TRY IT
Among the records, which lines hold the word "مستند"? Pick them out.

Page-level text extractions:
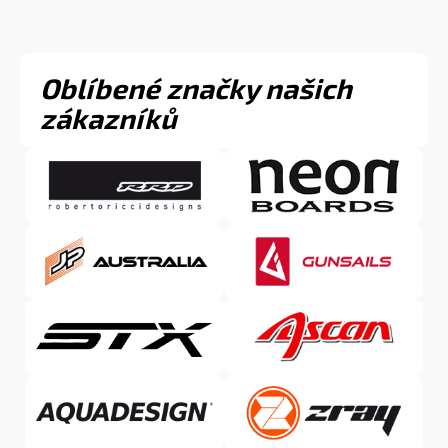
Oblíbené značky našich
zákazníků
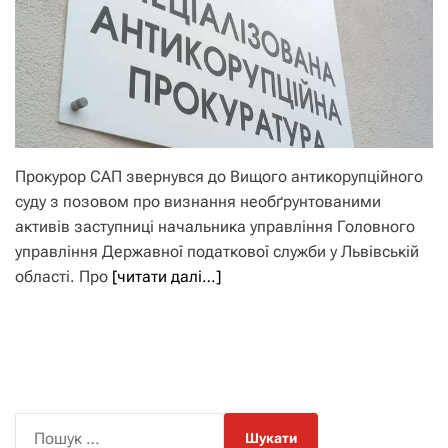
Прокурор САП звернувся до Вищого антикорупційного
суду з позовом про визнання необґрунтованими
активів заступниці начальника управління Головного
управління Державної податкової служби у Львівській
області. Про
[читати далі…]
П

* * *

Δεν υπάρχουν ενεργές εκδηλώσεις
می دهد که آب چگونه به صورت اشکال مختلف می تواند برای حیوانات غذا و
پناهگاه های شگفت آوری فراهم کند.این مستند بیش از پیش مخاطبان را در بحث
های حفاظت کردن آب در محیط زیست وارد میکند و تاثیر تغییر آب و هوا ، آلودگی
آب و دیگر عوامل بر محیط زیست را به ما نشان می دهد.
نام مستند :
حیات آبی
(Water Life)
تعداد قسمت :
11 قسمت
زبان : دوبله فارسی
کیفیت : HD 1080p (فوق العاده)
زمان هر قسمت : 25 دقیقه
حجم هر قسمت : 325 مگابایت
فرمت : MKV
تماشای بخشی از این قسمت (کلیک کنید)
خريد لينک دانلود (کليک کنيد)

RESPONSE TO THIS EXERCISE
پناهگاه های شگفت آوری فراهم کند.این مستند بیش از پیش مخاطبان را در بحث
نام مستند :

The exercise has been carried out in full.